We are trying to prove $\models \forall x\exists x.x=x \to \exists x.x=x$, i.e., for all structures $\mathfrak{A}$, if $\mathfrak{A} \models \forall x\exists x.x=x$, then $\mathfrak{A} \models \exists x.x=x$. We proceed with the definition of $\models$. $A$ is the domain of $\mathfrak{A}$, $\forall^M$ and $\exists^M$ are metalogical quantifiers (equivalent to writing $\text{for all}$ and $\text{there exists}$ in English) and $x \mapsto a$ denotes the value of $x$ for some assignment function $\sigma$, where the $\sigma + (y \mapsto b)$ means changing $\sigma(y)$ to $b$. In what follows, $\Leftrightarrow$ and $\Rightarrow$ are the metalogical equivalence and implication.
\begin{align*} &\mathfrak{A} \models \forall x\exists x.x=x \\ &\Leftrightarrow \forall^M a \in A.\mathfrak{A} \models \exists x.x=x[(x\mapsto a)] \\ &\Leftrightarrow \forall^M a \in A \exists^Mb \in A.\mathfrak{A} \models x=x[(x\mapsto a) + (x \mapsto b)] \\ &\Leftrightarrow \forall^M a \in A \exists^Mb \in A.\mathfrak{A} \models x=x[(x \mapsto b)] \\ &\Leftrightarrow \forall^M a \in A.\mathfrak{A} \models \exists x. x=x \\ &\Leftrightarrow \mathfrak{A} \models \exists x. x=x. \end{align*}
Indeed, with this, we have proved even $\models \forall x\exists x.x=x \leftrightarrow \exists x.x=x$. In line 3, the definition overrides $\sigma$ at $x$, so in line 4, $\forall^M a$ doesn't bind anything anymore. Now, the crucial step is going from line 5 to line 6. I reasoned that, since $\forall^M a$ does not bind anything, the metalogical formula which drops it is equivalent to the previous one. But this seems dubious to me, because it is purely intuitive and informal. One attempt at making this formal would be:
\begin{align*} &\forall^M a \in A.\mathfrak{A} \models \exists x. x=x \\ &\Leftrightarrow \forall^M a.( a \in A \Rightarrow \mathfrak{A} \models \exists x. x=x) \\ &\Leftrightarrow \exists^M a.a \in A \Rightarrow \mathfrak{A} \models \exists x. x=x \\ &\Leftrightarrow \mathfrak{A} \models \exists x. x=x. \end{align*}
The second equivalence is justified by the fact that $a$ does not occur free in $\mathfrak{A} \models \exists x. x=x$. The third equivalence is justified by the fact that classical model theory requires domains to be non-empty.
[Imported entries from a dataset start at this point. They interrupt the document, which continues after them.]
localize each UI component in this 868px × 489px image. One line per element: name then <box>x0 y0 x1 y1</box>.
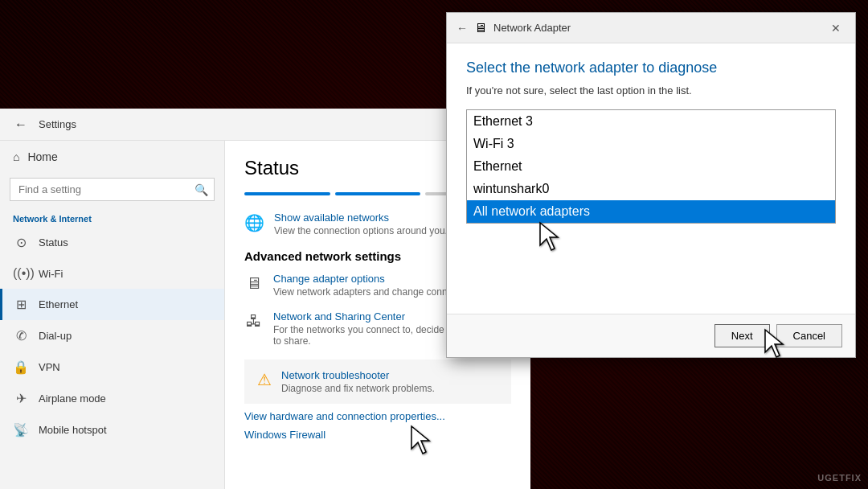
dialog-titlebar-left: ← 🖥 Network Adapter <box>457 21 571 35</box>
adapter-title-icon: 🖥 <box>474 21 487 35</box>
troubleshooter-link[interactable]: Network troubleshooter <box>281 369 435 381</box>
adapter-text: Change adapter options View network adap… <box>273 273 469 298</box>
ethernet-icon: ⊞ <box>13 297 29 312</box>
sidebar-home-label: Home <box>27 150 57 163</box>
sidebar-item-wifi[interactable]: ((•)) Wi-Fi <box>0 258 224 289</box>
search-input[interactable] <box>10 178 215 201</box>
wifi-icon: ((•)) <box>13 266 29 281</box>
adapter-icon: 🖥 <box>244 274 264 293</box>
dialog-body: Select the network adapter to diagnose I… <box>447 43 855 314</box>
sidebar-item-ethernet[interactable]: ⊞ Ethernet <box>0 289 224 320</box>
search-icon: 🔍 <box>194 183 208 196</box>
dialup-icon: ✆ <box>13 328 29 343</box>
troubleshooter-desc: Diagnose and fix network problems. <box>281 383 435 394</box>
home-icon: ⌂ <box>13 150 19 163</box>
watermark: UGETFIX <box>817 473 862 483</box>
view-hardware-link[interactable]: View hardware and connection properties.… <box>244 410 511 422</box>
hotspot-icon: 📡 <box>13 422 29 438</box>
cancel-button[interactable]: Cancel <box>776 324 842 347</box>
adapter-ethernet3[interactable]: Ethernet 3 <box>467 110 835 133</box>
troubleshooter-item[interactable]: ⚠ Network troubleshooter Diagnose and fi… <box>244 360 511 404</box>
sidebar-item-dialup[interactable]: ✆ Dial-up <box>0 320 224 351</box>
sidebar-wifi-label: Wi-Fi <box>39 268 63 280</box>
adapter-list[interactable]: Ethernet 3 Wi-Fi 3 Ethernet wintunshark0… <box>466 109 836 224</box>
sidebar-hotspot-label: Mobile hotspot <box>39 424 107 436</box>
next-button[interactable]: Next <box>714 324 770 347</box>
sharing-icon: 🖧 <box>244 312 264 331</box>
sidebar-section-title: Network & Internet <box>0 206 224 227</box>
settings-window-title: Settings <box>39 118 76 130</box>
adapter-wintunshark0[interactable]: wintunshark0 <box>467 178 835 200</box>
dialog-subtext: If you're not sure, select the last opti… <box>466 84 836 97</box>
settings-sidebar: ⌂ Home 🔍 Network & Internet ⊙ Status ((•… <box>0 141 225 489</box>
change-adapter-desc: View network adapters and change connect… <box>273 286 469 298</box>
sidebar-ethernet-label: Ethernet <box>39 298 78 310</box>
sidebar-item-home[interactable]: ⌂ Home <box>0 141 224 173</box>
networks-icon: 🌐 <box>244 213 264 232</box>
sidebar-status-label: Status <box>39 236 68 249</box>
network-adapter-dialog: ← 🖥 Network Adapter ✕ Select the network… <box>446 12 856 358</box>
sidebar-item-vpn[interactable]: 🔒 VPN <box>0 351 224 383</box>
warning-icon: ⚠ <box>257 370 272 389</box>
airplane-icon: ✈ <box>13 391 29 406</box>
show-networks-link[interactable]: Show available networks <box>274 212 448 224</box>
dialog-titlebar: ← 🖥 Network Adapter ✕ <box>447 13 855 43</box>
adapter-wifi3[interactable]: Wi-Fi 3 <box>467 133 835 155</box>
status-bar-2 <box>335 192 421 195</box>
troubleshooter-text: Network troubleshooter Diagnose and fix … <box>281 369 435 394</box>
adapter-ethernet[interactable]: Ethernet <box>467 155 835 178</box>
dialog-footer: Next Cancel <box>447 314 855 357</box>
settings-back-button[interactable]: ← <box>10 116 32 134</box>
networks-text: Show available networks View the connect… <box>274 212 448 236</box>
status-icon: ⊙ <box>13 235 29 250</box>
dialog-heading: Select the network adapter to diagnose <box>466 60 836 76</box>
show-networks-desc: View the connection options around you. <box>274 225 448 236</box>
sidebar-search-container: 🔍 <box>10 178 215 201</box>
sidebar-dialup-label: Dial-up <box>39 330 72 342</box>
change-adapter-link[interactable]: Change adapter options <box>273 273 469 285</box>
sidebar-item-hotspot[interactable]: 📡 Mobile hotspot <box>0 414 224 446</box>
vpn-icon: 🔒 <box>13 360 29 375</box>
adapter-all[interactable]: All network adapters <box>467 200 835 223</box>
sidebar-vpn-label: VPN <box>39 361 60 373</box>
dialog-close-button[interactable]: ✕ <box>826 20 845 36</box>
status-bar-1 <box>244 192 330 195</box>
sidebar-item-status[interactable]: ⊙ Status <box>0 227 224 258</box>
dialog-title-text: Network Adapter <box>493 22 571 34</box>
dialog-back-button[interactable]: ← <box>457 22 468 35</box>
windows-firewall-link[interactable]: Windows Firewall <box>244 429 511 441</box>
sidebar-airplane-label: Airplane mode <box>39 392 106 405</box>
sidebar-item-airplane[interactable]: ✈ Airplane mode <box>0 383 224 414</box>
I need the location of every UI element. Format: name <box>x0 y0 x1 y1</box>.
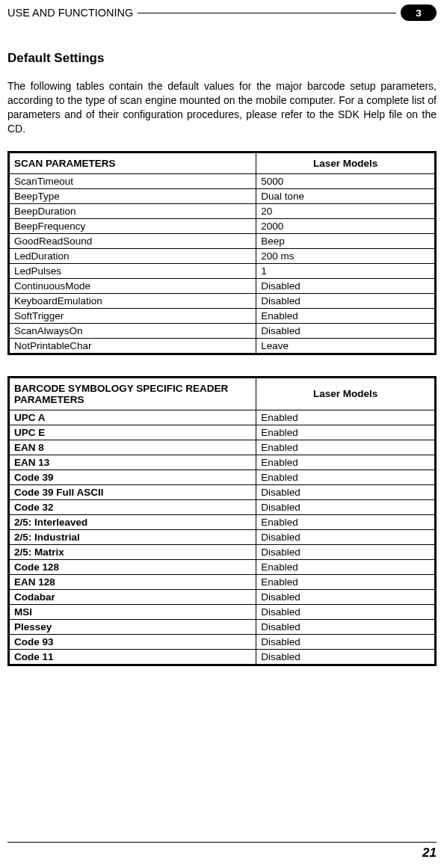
param-value: 5000 <box>256 173 436 188</box>
param-name: ScanAlwaysOn <box>9 323 256 338</box>
param-name: BeepFrequency <box>9 218 256 233</box>
table-row: ContinuousModeDisabled <box>9 278 436 293</box>
table-row: 2/5: IndustrialDisabled <box>9 529 436 544</box>
param-value: Leave <box>256 338 436 354</box>
table-row: BeepFrequency2000 <box>9 218 436 233</box>
param-value: 2000 <box>256 218 436 233</box>
symbology-name: Plessey <box>9 619 256 634</box>
param-value: Enabled <box>256 308 436 323</box>
param-value: Dual tone <box>256 188 436 203</box>
param-name: GoodReadSound <box>9 233 256 248</box>
table-row: UPC AEnabled <box>9 410 436 425</box>
table-row: BeepTypeDual tone <box>9 188 436 203</box>
symbology-name: Code 39 <box>9 470 256 484</box>
symbology-name: UPC E <box>9 425 256 440</box>
table-row: ScanTimeout5000 <box>9 173 436 188</box>
table-row: Code 93Disabled <box>9 634 436 649</box>
table-row: GoodReadSoundBeep <box>9 233 436 248</box>
table-row: NotPrintableCharLeave <box>9 338 436 354</box>
param-name: ScanTimeout <box>9 173 256 188</box>
symbology-value: Disabled <box>256 499 436 514</box>
param-value: Disabled <box>256 323 436 338</box>
table-row: Code 32Disabled <box>9 499 436 514</box>
param-value: Disabled <box>256 278 436 293</box>
symbology-value: Disabled <box>256 619 436 634</box>
header-rule <box>138 13 396 13</box>
table-row: UPC EEnabled <box>9 425 436 440</box>
symbology-value: Disabled <box>256 634 436 649</box>
param-value: Disabled <box>256 293 436 308</box>
page-footer: 21 <box>7 842 437 861</box>
symbology-value: Enabled <box>256 514 436 529</box>
symbology-name: Code 11 <box>9 649 256 665</box>
symbology-value: Disabled <box>256 484 436 499</box>
symbology-name: UPC A <box>9 410 256 425</box>
symbology-name: MSI <box>9 604 256 619</box>
table-row: Code 11Disabled <box>9 649 436 665</box>
param-name: ContinuousMode <box>9 278 256 293</box>
table-row: EAN 128Enabled <box>9 574 436 589</box>
symbology-value: Disabled <box>256 529 436 544</box>
footer-rule <box>7 842 437 843</box>
table-row: 2/5: MatrixDisabled <box>9 544 436 559</box>
symbology-name: Code 39 Full ASCII <box>9 484 256 499</box>
symbology-parameters-table: BARCODE SYMBOLOGY SPECIFIC READER PARAME… <box>7 376 437 666</box>
table-row: EAN 13Enabled <box>9 455 436 470</box>
symbology-name: 2/5: Industrial <box>9 529 256 544</box>
table-row: Code 39 Full ASCIIDisabled <box>9 484 436 499</box>
param-name: KeyboardEmulation <box>9 293 256 308</box>
param-value: 20 <box>256 203 436 218</box>
param-name: LedDuration <box>9 248 256 263</box>
symbology-name: Codabar <box>9 589 256 604</box>
section-title: Default Settings <box>7 51 437 66</box>
symbology-name: Code 93 <box>9 634 256 649</box>
table2-header-right: Laser Models <box>256 377 436 410</box>
symbology-value: Enabled <box>256 455 436 470</box>
param-name: BeepType <box>9 188 256 203</box>
symbology-value: Disabled <box>256 604 436 619</box>
symbology-value: Enabled <box>256 425 436 440</box>
chapter-badge: 3 <box>401 4 437 21</box>
symbology-value: Enabled <box>256 574 436 589</box>
param-name: BeepDuration <box>9 203 256 218</box>
symbology-name: Code 128 <box>9 559 256 574</box>
scan-parameters-table: SCAN PARAMETERS Laser Models ScanTimeout… <box>7 151 437 355</box>
table-row: Code 39Enabled <box>9 470 436 484</box>
table-row: EAN 8Enabled <box>9 440 436 455</box>
symbology-value: Disabled <box>256 649 436 665</box>
table-row: ScanAlwaysOnDisabled <box>9 323 436 338</box>
page-header: USE AND FUNCTIONING 3 <box>7 4 437 21</box>
table-row: PlesseyDisabled <box>9 619 436 634</box>
param-name: SoftTrigger <box>9 308 256 323</box>
param-value: 1 <box>256 263 436 278</box>
table-row: LedPulses1 <box>9 263 436 278</box>
running-title: USE AND FUNCTIONING <box>7 7 138 19</box>
symbology-value: Enabled <box>256 440 436 455</box>
symbology-value: Disabled <box>256 544 436 559</box>
symbology-name: EAN 128 <box>9 574 256 589</box>
param-name: NotPrintableChar <box>9 338 256 354</box>
symbology-value: Enabled <box>256 470 436 484</box>
table-row: MSIDisabled <box>9 604 436 619</box>
page-number: 21 <box>7 846 437 861</box>
symbology-name: Code 32 <box>9 499 256 514</box>
symbology-name: EAN 8 <box>9 440 256 455</box>
intro-paragraph: The following tables contain the default… <box>7 79 437 136</box>
table1-header-left: SCAN PARAMETERS <box>9 152 256 173</box>
table-row: Code 128Enabled <box>9 559 436 574</box>
symbology-value: Enabled <box>256 559 436 574</box>
table-row: BeepDuration20 <box>9 203 436 218</box>
table-row: LedDuration200 ms <box>9 248 436 263</box>
table-row: 2/5: InterleavedEnabled <box>9 514 436 529</box>
param-name: LedPulses <box>9 263 256 278</box>
param-value: Beep <box>256 233 436 248</box>
symbology-name: EAN 13 <box>9 455 256 470</box>
table2-header-left: BARCODE SYMBOLOGY SPECIFIC READER PARAME… <box>9 377 256 410</box>
table1-header-right: Laser Models <box>256 152 436 173</box>
symbology-name: 2/5: Interleaved <box>9 514 256 529</box>
param-value: 200 ms <box>256 248 436 263</box>
symbology-name: 2/5: Matrix <box>9 544 256 559</box>
symbology-value: Disabled <box>256 589 436 604</box>
table-row: SoftTriggerEnabled <box>9 308 436 323</box>
table-row: CodabarDisabled <box>9 589 436 604</box>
But still, I feel like this is circular. For the second equivalence, I used a well-known result from FOL, which itself needs model theory in the first place to confirm it as true.
If anyone knows how to deal rigorously with this situation without raising my worries, please do tell. Thank you!